Problem details: Below are the entries; give again exactly the lines from the one mentioning "Wunderkammern, 12 mars 2017" through the one mentioning "pengelolaan SDM yang", inclusive.

Saved entries:

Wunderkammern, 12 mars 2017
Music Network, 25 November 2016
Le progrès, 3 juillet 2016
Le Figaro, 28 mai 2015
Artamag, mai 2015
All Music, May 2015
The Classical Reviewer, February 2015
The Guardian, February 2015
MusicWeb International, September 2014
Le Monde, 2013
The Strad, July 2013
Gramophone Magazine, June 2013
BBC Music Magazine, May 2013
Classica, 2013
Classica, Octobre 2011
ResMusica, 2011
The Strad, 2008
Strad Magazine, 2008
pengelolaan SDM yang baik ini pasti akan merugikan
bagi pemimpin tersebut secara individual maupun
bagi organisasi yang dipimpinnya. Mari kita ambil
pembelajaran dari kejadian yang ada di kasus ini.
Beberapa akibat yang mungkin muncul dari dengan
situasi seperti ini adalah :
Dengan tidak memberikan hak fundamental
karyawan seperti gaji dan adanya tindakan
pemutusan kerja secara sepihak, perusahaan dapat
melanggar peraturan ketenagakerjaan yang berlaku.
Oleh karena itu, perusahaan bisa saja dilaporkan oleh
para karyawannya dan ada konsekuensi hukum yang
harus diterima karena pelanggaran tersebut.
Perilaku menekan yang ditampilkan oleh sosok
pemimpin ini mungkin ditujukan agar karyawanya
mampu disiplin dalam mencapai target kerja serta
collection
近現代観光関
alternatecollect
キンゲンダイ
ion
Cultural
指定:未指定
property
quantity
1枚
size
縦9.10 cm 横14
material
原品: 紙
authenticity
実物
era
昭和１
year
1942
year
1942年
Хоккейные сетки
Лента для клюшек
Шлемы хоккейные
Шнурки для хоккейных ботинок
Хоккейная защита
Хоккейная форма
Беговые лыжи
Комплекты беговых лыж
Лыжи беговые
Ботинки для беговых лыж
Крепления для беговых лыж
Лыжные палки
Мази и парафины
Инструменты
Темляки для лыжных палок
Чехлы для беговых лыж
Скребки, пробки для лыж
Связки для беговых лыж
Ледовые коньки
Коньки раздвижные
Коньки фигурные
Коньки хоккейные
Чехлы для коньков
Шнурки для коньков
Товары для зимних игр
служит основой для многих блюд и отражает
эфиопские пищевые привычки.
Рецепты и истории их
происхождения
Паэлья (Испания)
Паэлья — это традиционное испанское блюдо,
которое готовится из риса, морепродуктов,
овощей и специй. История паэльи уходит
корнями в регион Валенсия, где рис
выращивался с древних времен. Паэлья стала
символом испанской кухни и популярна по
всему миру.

--

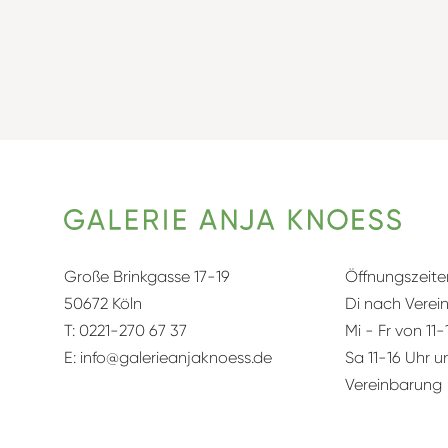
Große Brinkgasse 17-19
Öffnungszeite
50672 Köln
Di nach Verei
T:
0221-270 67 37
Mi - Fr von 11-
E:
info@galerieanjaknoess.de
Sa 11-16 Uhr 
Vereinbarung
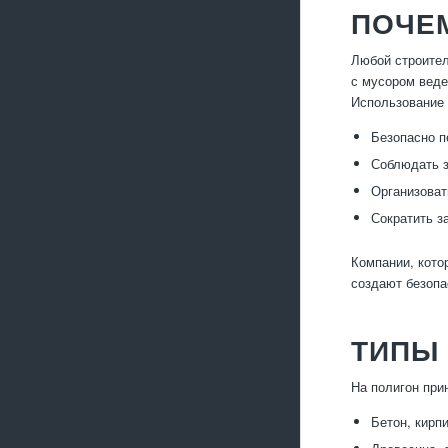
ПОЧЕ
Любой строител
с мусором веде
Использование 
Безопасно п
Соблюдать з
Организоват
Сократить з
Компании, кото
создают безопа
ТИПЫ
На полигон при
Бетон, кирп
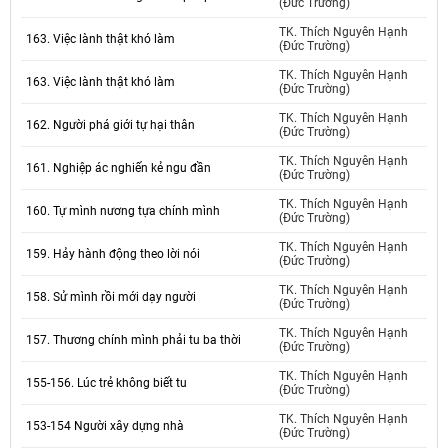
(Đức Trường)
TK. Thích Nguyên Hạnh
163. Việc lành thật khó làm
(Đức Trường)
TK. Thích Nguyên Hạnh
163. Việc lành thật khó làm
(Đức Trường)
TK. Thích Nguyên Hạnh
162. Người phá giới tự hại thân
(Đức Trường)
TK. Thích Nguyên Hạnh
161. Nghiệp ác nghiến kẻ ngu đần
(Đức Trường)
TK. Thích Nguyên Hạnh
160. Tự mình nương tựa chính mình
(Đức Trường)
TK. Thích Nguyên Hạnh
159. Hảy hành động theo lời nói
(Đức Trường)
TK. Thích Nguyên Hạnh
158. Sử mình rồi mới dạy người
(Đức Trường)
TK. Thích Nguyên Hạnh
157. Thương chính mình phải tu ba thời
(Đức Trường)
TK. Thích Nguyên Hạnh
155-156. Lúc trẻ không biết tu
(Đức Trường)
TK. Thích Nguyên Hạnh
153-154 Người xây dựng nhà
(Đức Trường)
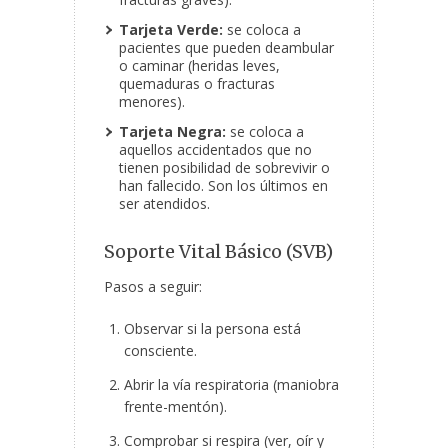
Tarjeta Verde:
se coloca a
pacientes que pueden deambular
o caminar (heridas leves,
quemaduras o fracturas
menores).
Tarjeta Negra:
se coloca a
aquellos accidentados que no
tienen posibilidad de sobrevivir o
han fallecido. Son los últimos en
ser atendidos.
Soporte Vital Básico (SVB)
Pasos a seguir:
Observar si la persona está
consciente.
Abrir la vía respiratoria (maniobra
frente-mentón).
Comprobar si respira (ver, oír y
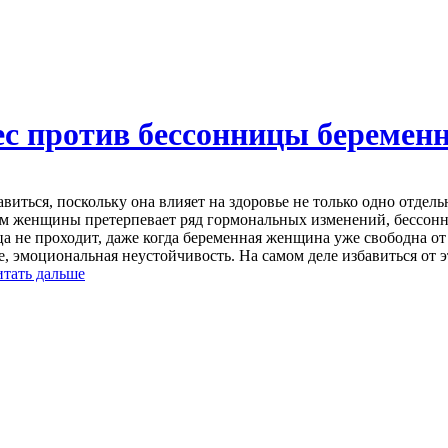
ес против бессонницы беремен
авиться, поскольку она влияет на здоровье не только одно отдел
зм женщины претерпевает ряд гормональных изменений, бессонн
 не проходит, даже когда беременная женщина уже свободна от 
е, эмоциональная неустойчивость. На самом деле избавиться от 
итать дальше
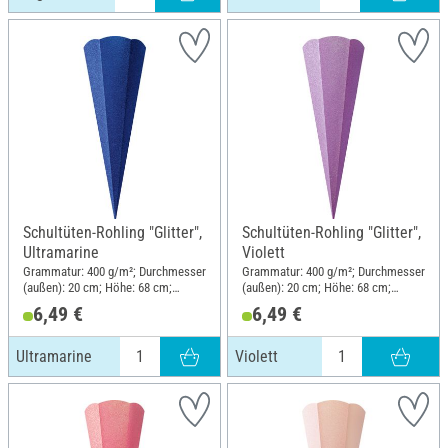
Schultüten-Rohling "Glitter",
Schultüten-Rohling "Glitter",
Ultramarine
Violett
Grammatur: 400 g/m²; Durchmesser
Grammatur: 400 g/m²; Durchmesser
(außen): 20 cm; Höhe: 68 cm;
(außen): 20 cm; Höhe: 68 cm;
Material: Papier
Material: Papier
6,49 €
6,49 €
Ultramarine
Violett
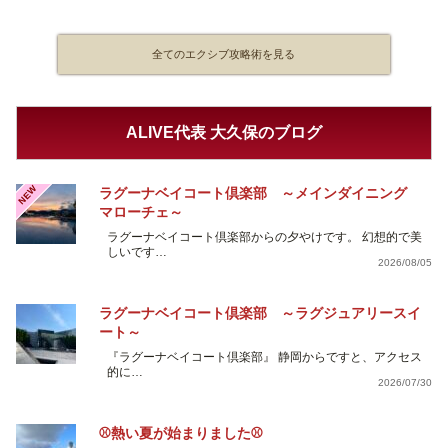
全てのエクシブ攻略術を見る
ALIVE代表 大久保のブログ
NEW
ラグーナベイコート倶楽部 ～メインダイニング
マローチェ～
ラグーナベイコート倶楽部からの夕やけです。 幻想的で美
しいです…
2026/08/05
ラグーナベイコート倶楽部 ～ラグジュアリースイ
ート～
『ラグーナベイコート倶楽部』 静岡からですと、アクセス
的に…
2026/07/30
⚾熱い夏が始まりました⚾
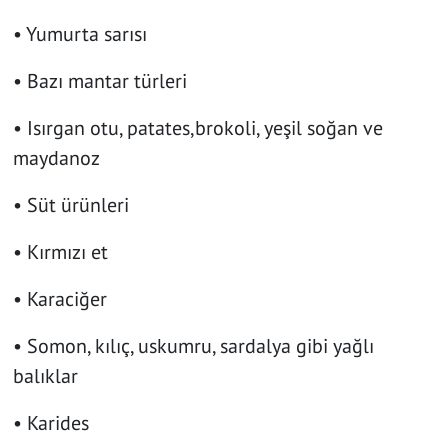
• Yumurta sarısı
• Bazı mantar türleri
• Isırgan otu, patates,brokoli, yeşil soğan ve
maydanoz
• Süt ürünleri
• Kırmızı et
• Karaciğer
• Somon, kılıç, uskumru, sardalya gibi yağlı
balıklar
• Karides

* * *

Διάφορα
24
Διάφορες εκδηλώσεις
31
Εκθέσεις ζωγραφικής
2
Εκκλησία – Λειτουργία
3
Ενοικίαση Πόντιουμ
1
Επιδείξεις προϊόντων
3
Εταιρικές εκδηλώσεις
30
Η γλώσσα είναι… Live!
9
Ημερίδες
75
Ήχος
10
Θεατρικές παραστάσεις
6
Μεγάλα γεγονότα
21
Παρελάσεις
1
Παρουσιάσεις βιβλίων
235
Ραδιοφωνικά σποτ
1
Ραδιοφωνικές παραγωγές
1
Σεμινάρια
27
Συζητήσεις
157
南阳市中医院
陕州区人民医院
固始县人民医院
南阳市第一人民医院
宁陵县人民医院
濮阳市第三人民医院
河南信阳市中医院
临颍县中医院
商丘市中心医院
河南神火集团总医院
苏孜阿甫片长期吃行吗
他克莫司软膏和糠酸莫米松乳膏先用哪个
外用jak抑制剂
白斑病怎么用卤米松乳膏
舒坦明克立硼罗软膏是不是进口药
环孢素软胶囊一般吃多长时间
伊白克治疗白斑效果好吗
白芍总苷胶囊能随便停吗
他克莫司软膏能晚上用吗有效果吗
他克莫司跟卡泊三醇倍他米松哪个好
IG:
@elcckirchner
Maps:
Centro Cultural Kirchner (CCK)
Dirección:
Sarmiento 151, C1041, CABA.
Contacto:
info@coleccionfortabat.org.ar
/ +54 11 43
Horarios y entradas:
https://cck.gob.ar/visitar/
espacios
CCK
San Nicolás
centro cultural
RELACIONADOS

Result of the task:
Wunderkammern, 12 mars 2017
Music Network, 25 November 2016
Le progrès, 3 juillet 2016
Le Figaro, 28 mai 2015
Artamag, mai 2015
All Music, May 2015
The Classical Reviewer, February 2015
The Guardian, February 2015
MusicWeb International, September 2014
Le Monde, 2013
The Strad, July 2013
Gramophone Magazine, June 2013
BBC Music Magazine, May 2013
Classica, 2013
Classica, Octobre 2011
ResMusica, 2011
The Strad, 2008
Strad Magazine, 2008
pengelolaan SDM yang baik ini pasti akan merugikan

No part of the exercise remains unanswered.